A l'évidence, Le Déluge de Stephen Markley (ouvrage lu en service de presse) s'inscrit dans ce que Milan Kundera considère (dans L'Art du roman, page 39) comme la troisième voie du roman, celle qu'a ouverte Kafka en mettant en scène des personnages déterminés non plus par leurs actions (la première voie) ou leur vie intérieure (la deuxième voie), mais par des contingences purement extérieures – le monde est devenu un piège, d'où les personnages peinent à s'extirper, malgré toutes leurs actions ou leurs cogitations.
Peut-on imaginer pire piège que le réchauffement climatique ? Comme le montre Stephen Markley (retrouvant tout à la fois des accents de tragédie antique, mais aussi d'histoire du futur telle que les imaginaient les auteurs de l'âge d'or de la SF, comme le Silverberg du Chemin de l'espace), ce phénomène (prévu par Svante Arrhenius dès 1896, comme le rappelle la page 171) a tout d'une mécanique fatale, signalée par de multiples tic-tac, aussi bien scientifiques que politiques :
– "la concentration de dioxyde de carbone dans l'atmosphère", qui "était autour de 280 avant la révolution industrielle", et de 350 ppm "au cours de la décennie 1990", passe de 430 ppm en 2026 (page 171, treize ans après le début du roman), à 444 ppm en 2033 (page 660) et 446 ppm en 2036 (page 817) ;
– le roman est surtout rythmé par la litanie des événements météorologiques exceptionnels, auxquels les personnages vont être confrontés dans certains des épisodes les plus marquants du livre, comme l'ouragan Alberto et la tempête de la prise de conscience en 2026, le mégafeu El Demonio en 2031, la grande crue de l'Est en 2032, la tempête de chaleur de 2034 ou l'ouragan Kate de 2039 ;
– il est tout aussi marqué par une certain nombre de faits divers, qui vont notamment perturber le jeu politique (et influencer les élections, voir ci-dessous), comme le massacre de l'Ohio River en 2030 (dont les seules victimes sont des centrales à charbon), la tuerie sur le Mall of America en 2031, la surprise de juillet en 2032, mais aussi et surtout le 31 juillet 2034 et le 15 août 2037 (deux événements majeurs du livre, que je ne détaillerai donc pas) ;
– "Au fil de décennies d'atermoiements, les politiciens et l'élite économique qui les soutient ont laissé s'enkyster la crise civilisationnelle que nous subissons aujourd'hui. Reagan, Bush, Clinton, Bush Jr. Obama, Trump, Biden, Hogan, Randall, et à présent Love : la seule chose qui rapproche ces chefs d'Etat, c'est qu'ils ne se sont pas attelés au seul dossier qui importait réellement."

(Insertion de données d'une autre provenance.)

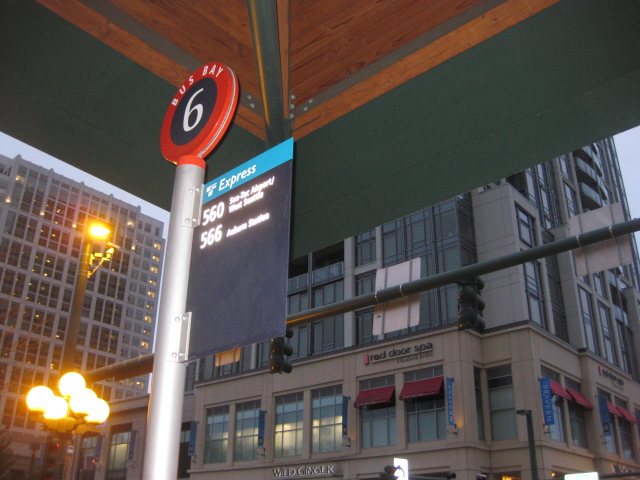 The height and width of the screenshot is (480, 640). What are the coordinates of `light` in the screenshot? It's located at (100, 224). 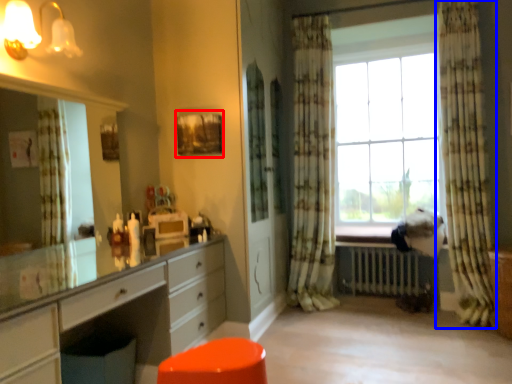 Question: Which object is further to the camera taking this photo, picture frame (highlighted by a red box) or curtain (highlighted by a blue box)?

Choices:
 (A) picture frame
 (B) curtain

Answer: (B) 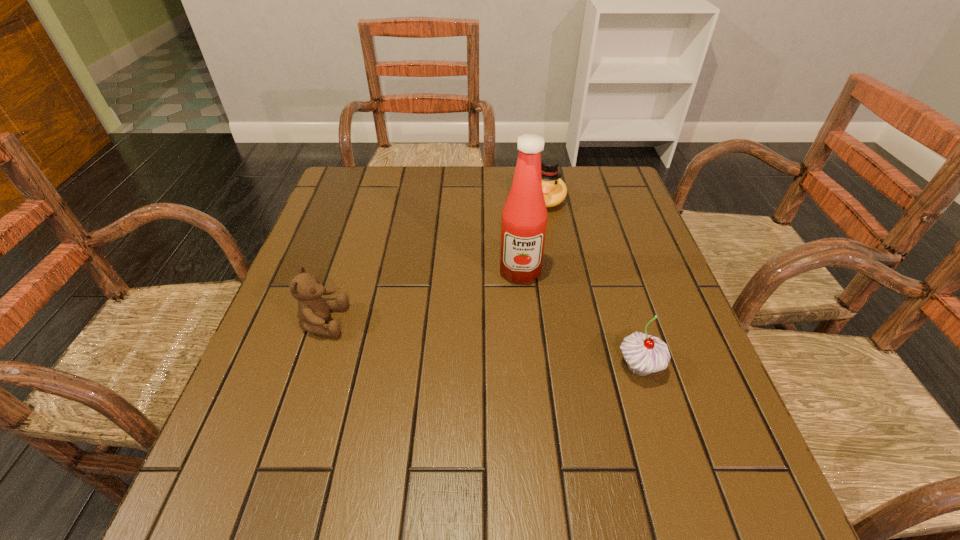 Identify the location of vacant space on the desktop that is between the leftmost object and the rightmost object and is positioned on the front-facing side of the duck. Image resolution: width=960 pixels, height=540 pixels. (492, 346).

You are a GUI agent. You are given a task and a screenshot of the screen. Output one action in this format:
    pyautogui.click(x=<x>, y=<y>)
    Task: Click on the free space on the desktop that is between the leftmost object and the rightmost object and is positioned on the front-facing side of the tallest object
    
    Given the screenshot: What is the action you would take?
    pyautogui.click(x=519, y=350) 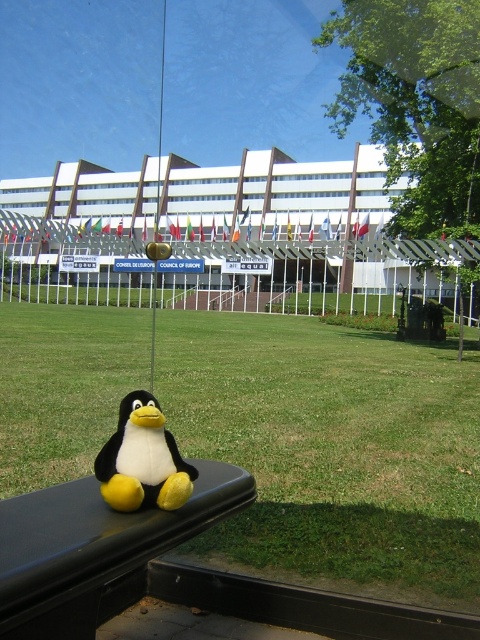 Based on the photo, you are a visitor at this modern building and want to sit down. You see the green grass at lower center and the black plastic bench at lower left. Which one is closer to your right side if you are facing the building?

The green grass at lower center is to the right of the black plastic bench at lower left, so if you are facing the building, the green grass at lower center would be closer to your right side. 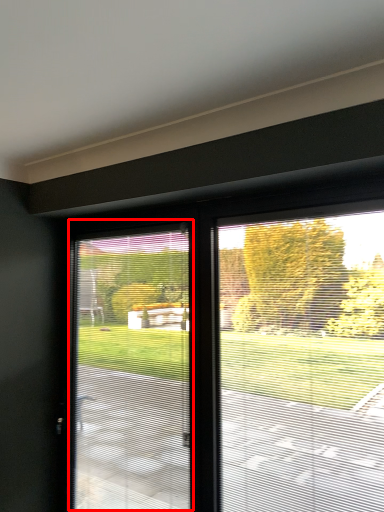 Question: From the image's perspective, what is the correct spatial positioning of window screen (annotated by the red box) in reference to window screen?

Choices:
 (A) below
 (B) above

Answer: (A)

Ce dernier constat (fait page 770, mais saillant dès le début du roman) explique évidemment pourquoi certains personnages vont se complaire dans l'inaction, et d'autres, basculer dans l'action violente plutôt que de se reposer sur l'action politique – avec de nombreux changements, le roman s'étendant de 2013 à 2045.
Les personnages, c'est précisément ce qui fait la force du Déluge, et le distingue du "récent tsunami de littérature sur le changement climatique", comme l'a fait remarquer Hamilton Cain dans le New York Times ; une fois de plus, je vais invoquer Milan Kundera et sa définition du roman comme "territoire où le jugement moral est suspendu" (page 14 ou 16 des Testaments trahis).

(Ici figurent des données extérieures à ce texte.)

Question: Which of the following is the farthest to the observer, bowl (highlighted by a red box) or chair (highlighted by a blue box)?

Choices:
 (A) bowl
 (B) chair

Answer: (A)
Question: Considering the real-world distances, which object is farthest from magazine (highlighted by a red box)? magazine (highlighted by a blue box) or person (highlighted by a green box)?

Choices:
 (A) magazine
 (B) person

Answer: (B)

Stephen Markley assume d'ailleurs ce dernier point dans un entretien avec Adam M. Lowenstein, où il parle également du rôle de piège des préjugés (je traduis) :
"Ma perception générale de, mettons, la réalité humaine, c'est que nous construisons tous, tout le temps, des récits qui catégorisent le monde suivant nos biais et idées préconçues. Quand il s'agit de formuler des opinions politiques et des allégeances communautaires sur toute une variété de sujets et de luttes politiques, c'est totalement naturel.

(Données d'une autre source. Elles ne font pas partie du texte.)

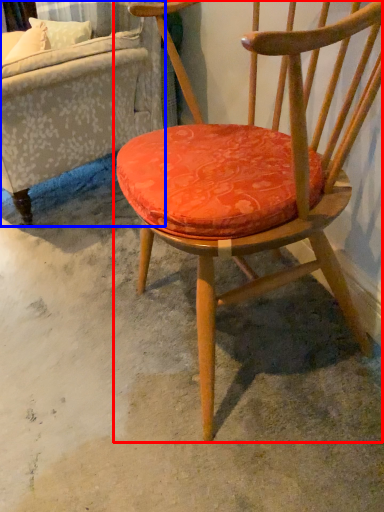 Question: Which point is closer to the camera, chair (highlighted by a red box) or studio couch (highlighted by a blue box)?

Choices:
 (A) chair
 (B) studio couch

Answer: (A) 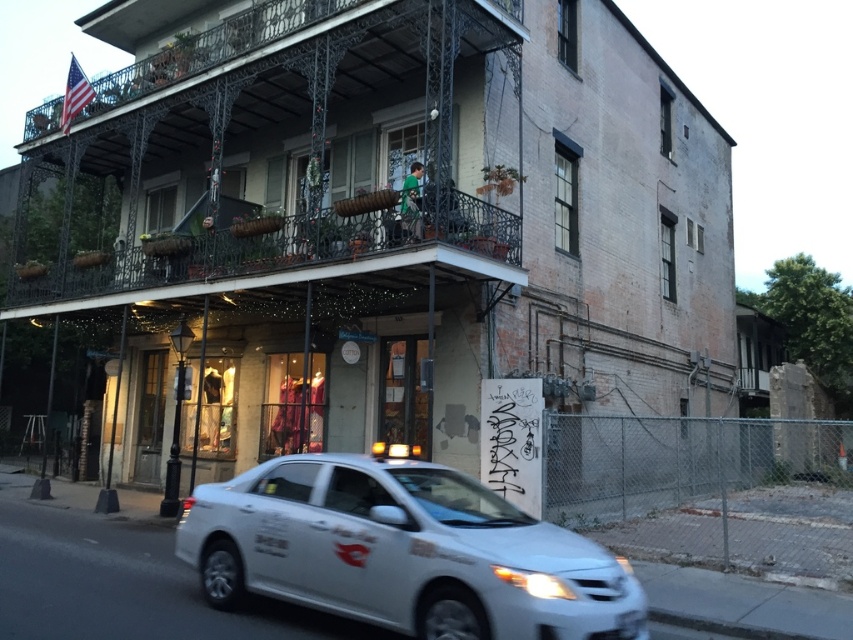 You are driving a white matte car at lower center and want to park it in front of the building. However, there is a black wrought iron balcony at upper center in the way. Can you park the car directly in front of the building without hitting the balcony?

The black wrought iron balcony at upper center is to the left of the white matte car at lower center, so parking the car directly in front of the building would not interfere with the balcony as it is positioned to the side.

You are standing on the sidewalk in front of the two story building. Where is the black wrought iron balcony at upper center located in the image?

The black wrought iron balcony at upper center is located at point (x=248, y=138) in the image.

You are standing on the sidewalk in front of the building and want to locate the point marked as point (x=248, y=138). According to the image, where is this point located?

The point (x=248, y=138) is located on the black wrought iron balcony at upper center of the building. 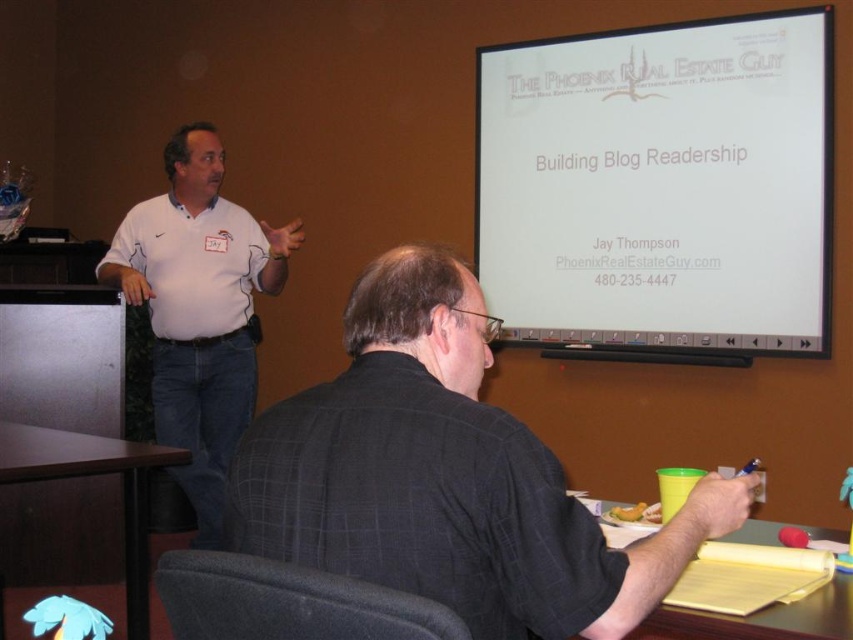 Is white matte projection screen at upper center shorter than white shirt at left?

Yes, white matte projection screen at upper center is shorter than white shirt at left.

Image resolution: width=853 pixels, height=640 pixels. What do you see at coordinates (660, 184) in the screenshot? I see `white matte projection screen at upper center` at bounding box center [660, 184].

Locate an element on the screen. Image resolution: width=853 pixels, height=640 pixels. white matte projection screen at upper center is located at coordinates (660, 184).

Between dark gray checkered shirt at center and white shirt at left, which one is positioned higher?

dark gray checkered shirt at center is higher up.

Is point (492, 476) in front of point (151, 262)?

Yes, point (492, 476) is in front of point (151, 262).

Identify the location of dark gray checkered shirt at center. The width and height of the screenshot is (853, 640). (445, 476).

Can you confirm if white shirt at left is taller than yellow paper at lower right?

Indeed, white shirt at left has a greater height compared to yellow paper at lower right.

This screenshot has height=640, width=853. In order to click on white shirt at left in this screenshot , I will do pyautogui.click(x=199, y=308). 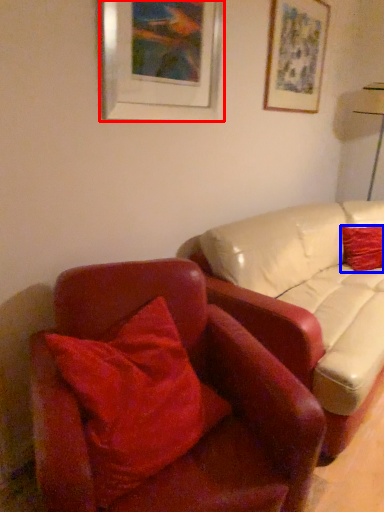 Question: Which object appears farthest to the camera in this image, picture frame (highlighted by a red box) or pillow (highlighted by a blue box)?

Choices:
 (A) picture frame
 (B) pillow

Answer: (B) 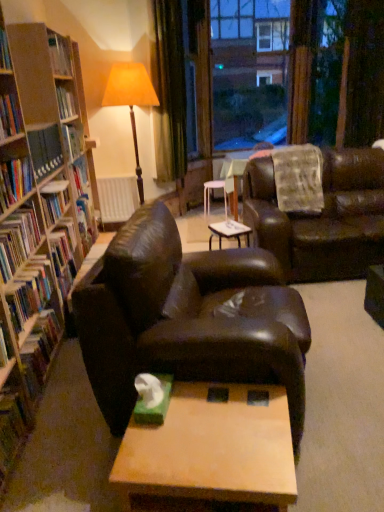 Question: From the image's perspective, is white matte radiator at center below leather couch at center, which is counted as the second studio couch, starting from the front?

Choices:
 (A) no
 (B) yes

Answer: (A)

Question: From the image's perspective, is white matte radiator at center above leather couch at center, arranged as the 1th studio couch when viewed from the right?

Choices:
 (A) no
 (B) yes

Answer: (B)

Question: Is white matte radiator at center bigger than leather couch at center, which is counted as the second studio couch, starting from the front?

Choices:
 (A) no
 (B) yes

Answer: (A)

Question: Is white matte radiator at center to the right of leather couch at center, the first studio couch when ordered from back to front, from the viewer's perspective?

Choices:
 (A) yes
 (B) no

Answer: (B)

Question: Is leather couch at center, the first studio couch when ordered from back to front, completely or partially inside white matte radiator at center?

Choices:
 (A) no
 (B) yes

Answer: (A)

Question: From the image's perspective, is hardcover book at left, which appears as the 3th book when ordered from the bottom, located above or below hardcover book at left, the fifth book when ordered from bottom to top?

Choices:
 (A) below
 (B) above

Answer: (A)

Question: Considering the positions of point (39, 281) and point (0, 162), is point (39, 281) closer or farther from the camera than point (0, 162)?

Choices:
 (A) farther
 (B) closer

Answer: (A)

Question: Is hardcover book at left, which is the fifth book in top-to-bottom order, bigger or smaller than hardcover book at left, the fifth book when ordered from bottom to top?

Choices:
 (A) big
 (B) small

Answer: (A)

Question: Is hardcover book at left, which appears as the 3th book when ordered from the bottom, to the left or to the right of hardcover book at left, the third book from the top, in the image?

Choices:
 (A) right
 (B) left

Answer: (A)

Question: Is green velvet curtain at upper center in front of or behind shiny brown leather couch at center, which is the 2th studio couch from back to front, in the image?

Dans un roman, cependant, c'est un piège. Le romancier doit penser à travers le point de vue d'autres personnes, voir le monde par leur yeux, et essayer d'y donner un sens en partant de zéro. Donc même si j'ai un avis tranché sur les gens faisant de la propagande pour le lobby des énergies fossiles dans ma vie de tous les jours, quand je cherche à dévoiler mes personnages dans le roman que je construis, je ne peux pas vraiment me permettre le luxe de les juger.
J'ai la responsabilité de comprendre comment ils sont devenus ce qu'ils sont, comment ils voient le monde, et pourquoi ils pensent que ce qu'ils font est OK. Je dois me rappeler que nous avons tous très peu de choix en la matière, que nous sommes un ensemble de biais, d'influences et de récits qui nous sont plus moins attachés, et que changer nos esprits, comme un personnage en particulier le fait dans le livre, est vraiment une des choses les plus difficiles et héroïques qui soient."
Même s'il emploie, pour rendre ces points de vue, tout un arsenal de techniques narratives, chacune ayant un usage bien particulier selon moi (j'y viens), Stephen Markley reste fidèle à cette conception polyphonique du roman, nous laissant le soin de dégager une signification d'ensemble de tous les matériaux qu'il assemble (il y a évidemment des échos d'un récit à un autre, ainsi nous apprenons page 803 ce qu'est devenu un livre perdu page 594) ; notez qu'outre les passages narratifs proprement dits, cela inclut de nombreux articles de journaux, dont deux écrits par un personnage secondaire du roman.
Polyphonie
Si l'on met de côté ces articles, ainsi qu'un important morceau narratif au coeur de la quatrième partie (j'y reviendrai, bien sûr), le roman se compose de six lignes narratives, réparties sur cinq parties (suivant l'ordre, arbitraire mais calculé, TSJKAM-KTMSAJ-KSMTJA-STMAJK-SJAKTM) – autrement dit, nous suivons six personnages, Tony (Anthony Pietrus), Shane (Acosta, alias Luciana Alvarez, alias Simone Schafer, alias ?), Jackie (Jacquelyn Shipman), Keeper (John Gerald Jr), Ash (Ashir al-Hasan) et Matt (Matthew Stanton, dit Caroline par sa compagne, Kate Morris, dont je parlerai aussi).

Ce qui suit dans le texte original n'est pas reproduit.